High content screening of cortical neurons identifies novel regulators of axon growth

Abstract

Neurons in the central nervous system lose their intrinsic capacity for axon regeneration as they mature, and it is widely hypothesized that changes in gene expression are responsible. Testing this hypothesis and identifying the relevant genes has been challenging because hundreds to thousands of genes are developmentally regulated in CNS neurons, but only a small subset are likely relevant to axon growth. Here we used automated high content analysis (HCA) methods to functionally test 743 plasmids encoding developmentally regulated genes in neurite outgrowth assays using postnatal cortical neurons.

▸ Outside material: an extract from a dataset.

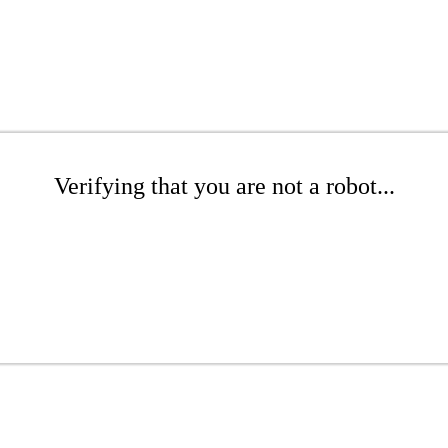
Verifying that you are not a robot...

We identified both growth inhibitors (Ephexin, Aldolase A, Solute Carrier 2A3, and Chimerin), and growth enhancers (Doublecortin, Doublecortin-like, Kruppel-like Factor 6, and CaM-Kinase II gamma), some of which regulate established growth mechanisms like microtubule dynamics and small GTPase signaling. Interestingly, with only one exception the growth-suppressing genes were developmentally upregulated, and the growth-enhancing genes downregulated. These data provide important support for the hypothesis that developmental changes in gene expression control neurite outgrowth, and identify potential new gene targets to promote neurite outgrowth.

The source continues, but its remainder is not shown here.